» ACTIVITY: Using the records below, return exactly the lines from the one containing "Different Fields. Same" through the last, and omit pictures.

--- --- ---

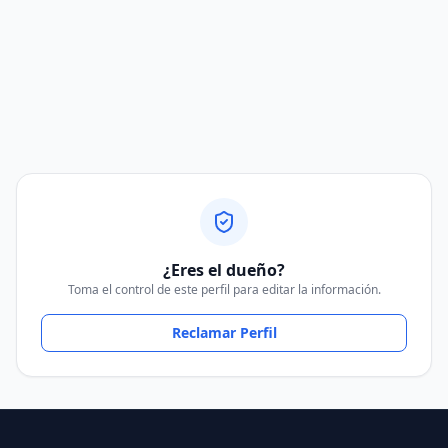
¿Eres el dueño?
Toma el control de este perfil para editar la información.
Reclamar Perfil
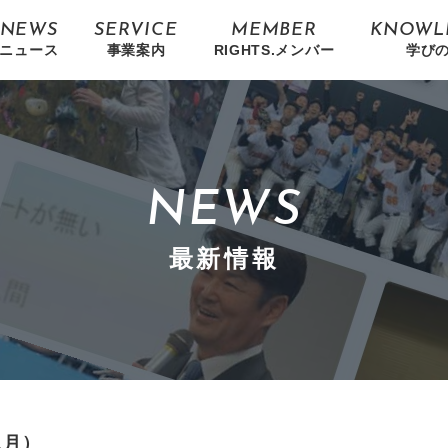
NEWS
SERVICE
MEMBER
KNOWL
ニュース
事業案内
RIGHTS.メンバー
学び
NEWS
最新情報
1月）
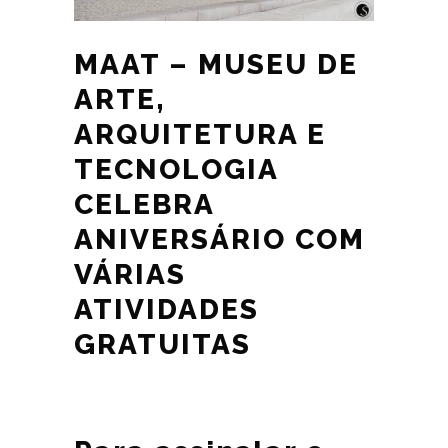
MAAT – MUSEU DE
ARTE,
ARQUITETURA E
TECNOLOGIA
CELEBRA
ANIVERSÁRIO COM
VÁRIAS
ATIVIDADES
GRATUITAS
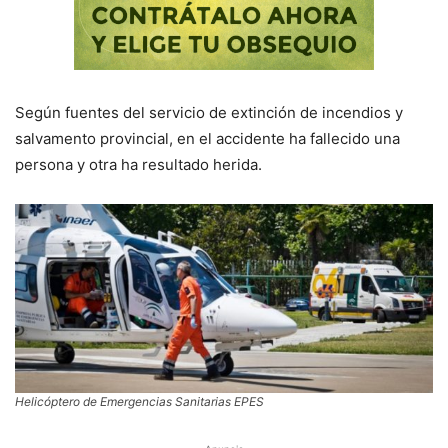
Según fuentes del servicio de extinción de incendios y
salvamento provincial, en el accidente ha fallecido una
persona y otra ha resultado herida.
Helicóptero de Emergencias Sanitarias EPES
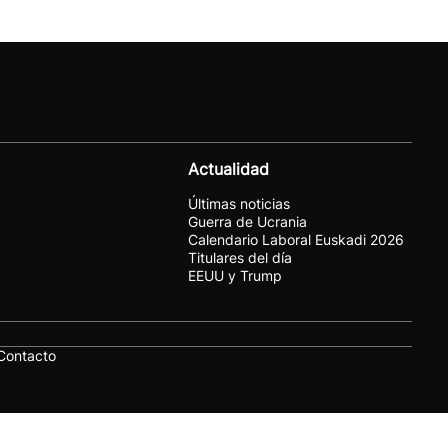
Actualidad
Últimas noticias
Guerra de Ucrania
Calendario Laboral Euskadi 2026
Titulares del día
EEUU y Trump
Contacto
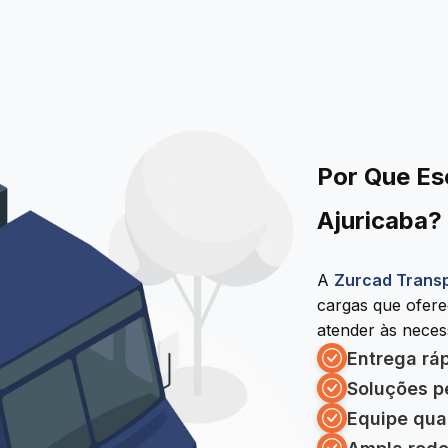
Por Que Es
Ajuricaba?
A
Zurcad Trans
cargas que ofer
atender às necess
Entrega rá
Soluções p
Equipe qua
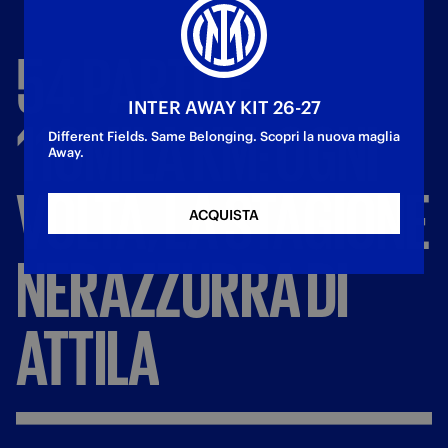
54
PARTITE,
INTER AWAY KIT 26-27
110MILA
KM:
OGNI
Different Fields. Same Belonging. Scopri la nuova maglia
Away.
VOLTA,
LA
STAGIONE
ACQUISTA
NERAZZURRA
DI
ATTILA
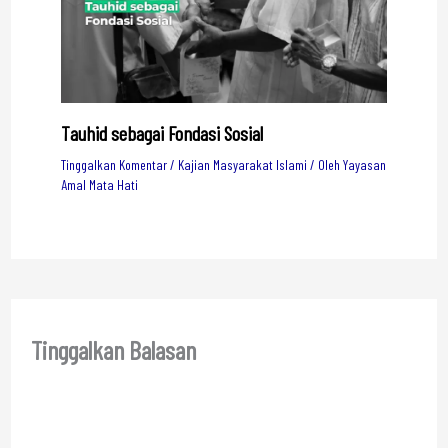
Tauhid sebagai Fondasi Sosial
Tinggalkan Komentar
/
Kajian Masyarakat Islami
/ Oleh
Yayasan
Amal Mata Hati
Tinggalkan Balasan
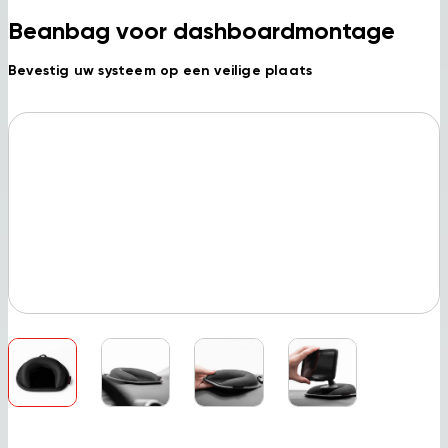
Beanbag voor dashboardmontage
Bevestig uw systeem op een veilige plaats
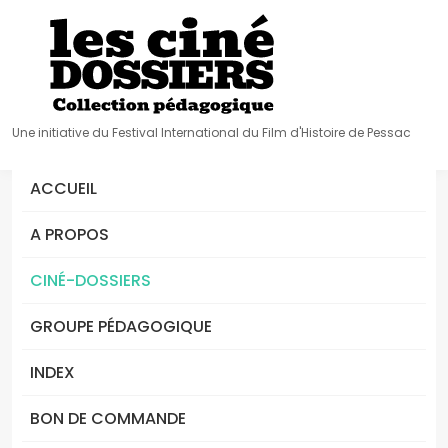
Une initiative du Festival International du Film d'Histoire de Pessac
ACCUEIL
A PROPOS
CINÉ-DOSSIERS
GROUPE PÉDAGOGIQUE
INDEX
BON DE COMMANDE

--- --- ---

» PROBLEM SOLUTION:
Different Fields. Same Belonging. Scopri la nuova maglia
Away.
VOLTA,
LA
STAGIONE
ACQUISTA
NERAZZURRA
DI
ATTILA
Tauhid sebagai Fondasi Sosial
Tinggalkan Komentar
/
Kajian Masyarakat Islami
/ Oleh
Yayasan
Amal Mata Hati
Tinggalkan Balasan
Beanbag voor dashboardmontage
Bevestig uw systeem op een veilige plaats
Une initiative du Festival International du Film d'Histoire de Pessac
ACCUEIL
A PROPOS
CINÉ-DOSSIERS
GROUPE PÉDAGOGIQUE
INDEX
BON DE COMMANDE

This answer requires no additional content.